Study designs of evaluations included in the review
Controlled clinical trials and randomised controlled trials were included.
Specific interventions included in the review
Paracetamol in doses ranging from 400 to 1000 mg, and codeine in mainly 60 mg doses. One trial used suppositories, while the others used oral medication (tablets or capsules).
Participants included in the review
All but two trials examined pain in surgical patients; one trial examined pain in children.

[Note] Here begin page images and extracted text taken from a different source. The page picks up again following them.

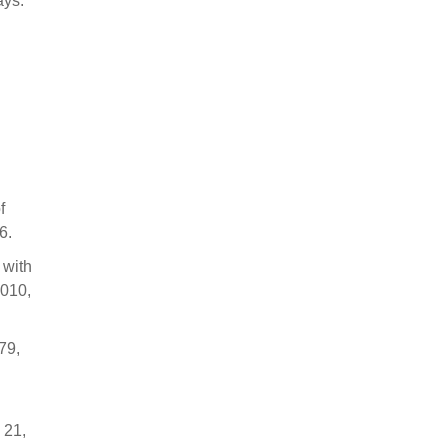
ays.
f
6.
 with
2010,
79,
 21,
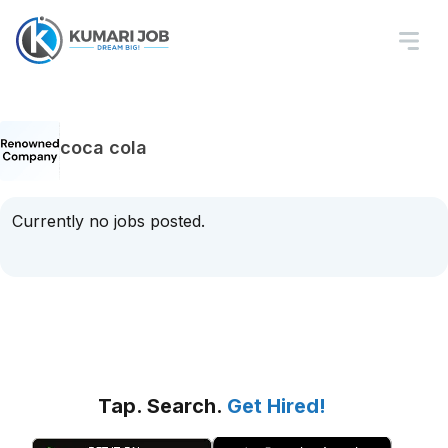
coca cola
Currently no jobs posted.
Tap. Search.
Get Hired!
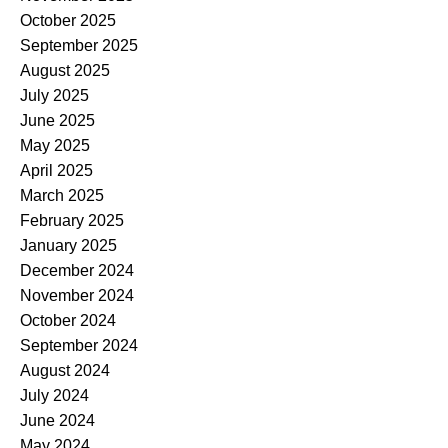
October 2025
September 2025
August 2025
July 2025
June 2025
May 2025
April 2025
March 2025
February 2025
January 2025
December 2024
November 2024
October 2024
September 2024
August 2024
July 2024
June 2024
May 2024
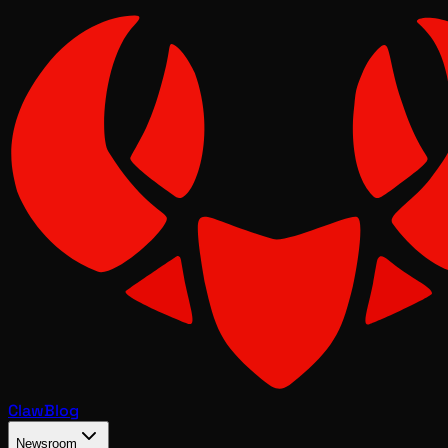
Claw
Blog
Newsroom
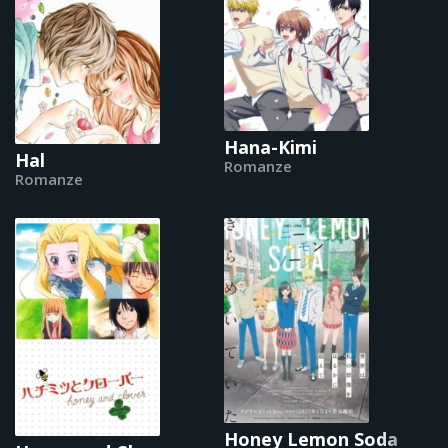
Hana-Kimi
Hal
Romanze
Romanze
Honey Lemon Soda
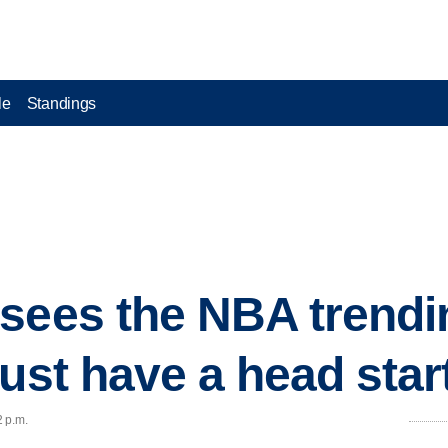
le
Standings
sees the NBA trendin
ust have a head star
2 p.m.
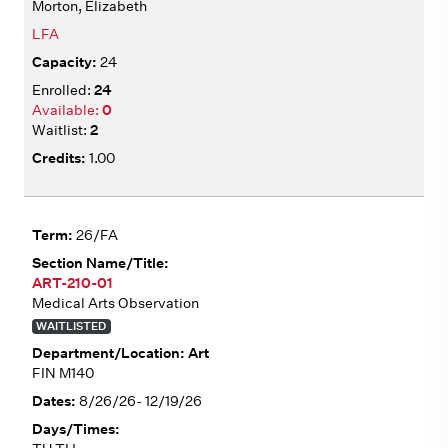
Morton, Elizabeth
LFA
24
24
0
2
1.00
26/FA
ART-210-01
Medical Arts Observation
WAITLISTED
Art
FIN M140
8/26/26- 12/19/26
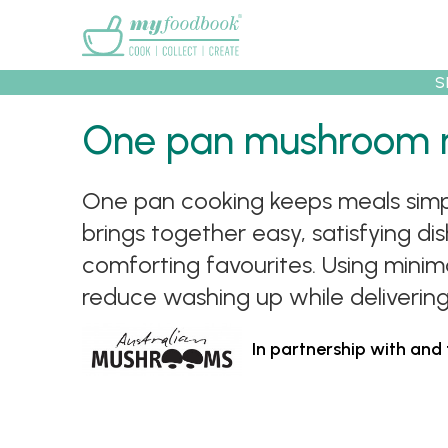
Main menu
S
One pan mushroom 
Recipes
Collec
One pan cooking keeps meals simple
brings together easy, satisfying 
comforting favourites. Using mini
reduce washing up while delivering
In partnership with and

Outcomes assessed in the review
Pain intensity and pain relief, as measured by visual analogue or other quantitative rating scales in the primary studies. Four measures of pain relief were used: sum pain intensity difference (sum of differences between treatment and control groups, as noted at all different time points in the post-drug observation period), peak pain intensity difference (maximum pain intensity difference at any time during the observation period), total pain relief (summed pain relief over all time points), and peak pain relief (maximum pain relief experienced at any time point during the observation period).
Side-effects were assessed in terms of patients reporting at least 1 event, and the number of patients with an adverse reaction. The numbers of individual events were also reported: dizziness, drowsiness, nausea, vomiting, constipation and 'other'.
How were decisions on the relevance of primary studies made?
The authors do not state how the papers were selected for the review, or how many of the authors performed the selection.